*** Block opens ***

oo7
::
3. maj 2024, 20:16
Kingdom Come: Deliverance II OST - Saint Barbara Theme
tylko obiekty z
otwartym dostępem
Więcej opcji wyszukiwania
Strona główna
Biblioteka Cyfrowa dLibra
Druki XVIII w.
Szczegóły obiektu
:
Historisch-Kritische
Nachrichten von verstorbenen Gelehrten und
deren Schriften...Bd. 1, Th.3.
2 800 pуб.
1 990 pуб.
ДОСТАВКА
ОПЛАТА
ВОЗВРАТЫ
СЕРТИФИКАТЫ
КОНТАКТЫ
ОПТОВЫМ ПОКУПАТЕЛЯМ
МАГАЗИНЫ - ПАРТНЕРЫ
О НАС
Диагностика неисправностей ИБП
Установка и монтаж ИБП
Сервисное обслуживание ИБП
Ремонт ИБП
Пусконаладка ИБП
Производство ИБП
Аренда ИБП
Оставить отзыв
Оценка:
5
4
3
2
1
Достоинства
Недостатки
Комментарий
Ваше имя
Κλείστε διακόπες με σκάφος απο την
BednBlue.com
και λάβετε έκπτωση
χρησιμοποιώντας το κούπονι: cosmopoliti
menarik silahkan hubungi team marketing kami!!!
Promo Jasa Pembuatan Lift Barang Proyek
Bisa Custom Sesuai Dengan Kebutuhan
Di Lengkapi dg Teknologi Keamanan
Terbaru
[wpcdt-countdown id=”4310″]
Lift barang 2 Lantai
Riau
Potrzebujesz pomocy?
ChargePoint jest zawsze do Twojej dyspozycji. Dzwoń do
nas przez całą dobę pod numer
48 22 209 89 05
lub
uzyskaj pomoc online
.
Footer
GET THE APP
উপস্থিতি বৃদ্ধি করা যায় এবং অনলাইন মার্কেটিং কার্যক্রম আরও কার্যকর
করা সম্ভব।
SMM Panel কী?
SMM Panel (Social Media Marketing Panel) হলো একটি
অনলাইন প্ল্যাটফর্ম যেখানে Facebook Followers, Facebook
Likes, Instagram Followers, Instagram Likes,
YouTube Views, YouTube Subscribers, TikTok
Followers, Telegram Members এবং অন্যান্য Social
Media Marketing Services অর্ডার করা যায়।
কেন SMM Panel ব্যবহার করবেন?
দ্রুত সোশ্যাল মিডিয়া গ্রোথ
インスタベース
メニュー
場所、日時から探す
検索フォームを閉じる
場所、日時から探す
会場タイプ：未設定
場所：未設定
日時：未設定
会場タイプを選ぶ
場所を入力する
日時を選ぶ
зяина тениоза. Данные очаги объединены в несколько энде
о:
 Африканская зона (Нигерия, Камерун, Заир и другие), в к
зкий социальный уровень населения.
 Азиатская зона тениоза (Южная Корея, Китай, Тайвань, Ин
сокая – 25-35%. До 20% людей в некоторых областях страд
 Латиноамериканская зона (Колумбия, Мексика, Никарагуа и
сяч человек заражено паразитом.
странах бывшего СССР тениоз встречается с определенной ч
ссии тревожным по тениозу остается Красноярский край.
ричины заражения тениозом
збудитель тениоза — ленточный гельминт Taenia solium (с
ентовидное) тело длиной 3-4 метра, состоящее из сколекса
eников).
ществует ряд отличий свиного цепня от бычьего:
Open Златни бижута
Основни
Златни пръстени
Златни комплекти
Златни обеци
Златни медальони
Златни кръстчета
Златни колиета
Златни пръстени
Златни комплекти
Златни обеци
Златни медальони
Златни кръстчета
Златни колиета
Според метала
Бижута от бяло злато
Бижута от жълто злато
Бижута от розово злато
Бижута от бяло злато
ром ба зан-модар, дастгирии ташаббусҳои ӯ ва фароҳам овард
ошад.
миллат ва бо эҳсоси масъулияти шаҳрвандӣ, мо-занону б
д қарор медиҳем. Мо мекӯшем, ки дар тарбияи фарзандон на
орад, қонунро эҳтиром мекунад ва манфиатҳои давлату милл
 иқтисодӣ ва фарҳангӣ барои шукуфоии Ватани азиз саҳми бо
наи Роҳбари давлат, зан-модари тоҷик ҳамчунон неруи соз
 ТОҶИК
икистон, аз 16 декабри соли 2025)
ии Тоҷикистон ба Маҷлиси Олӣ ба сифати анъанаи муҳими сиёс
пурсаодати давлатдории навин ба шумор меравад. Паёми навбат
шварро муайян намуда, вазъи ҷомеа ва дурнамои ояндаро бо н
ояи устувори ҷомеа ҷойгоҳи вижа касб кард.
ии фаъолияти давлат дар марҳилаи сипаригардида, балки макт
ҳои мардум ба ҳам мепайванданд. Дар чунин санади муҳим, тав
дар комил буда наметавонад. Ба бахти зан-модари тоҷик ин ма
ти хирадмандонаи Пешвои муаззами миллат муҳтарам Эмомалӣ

*** Block closes ***

### AIM OF THE EXERCISE
Could you work out how many lines of the data above contain the word "Panel"? Give only the number.

### OUTPUT OF THE EXERCISE
3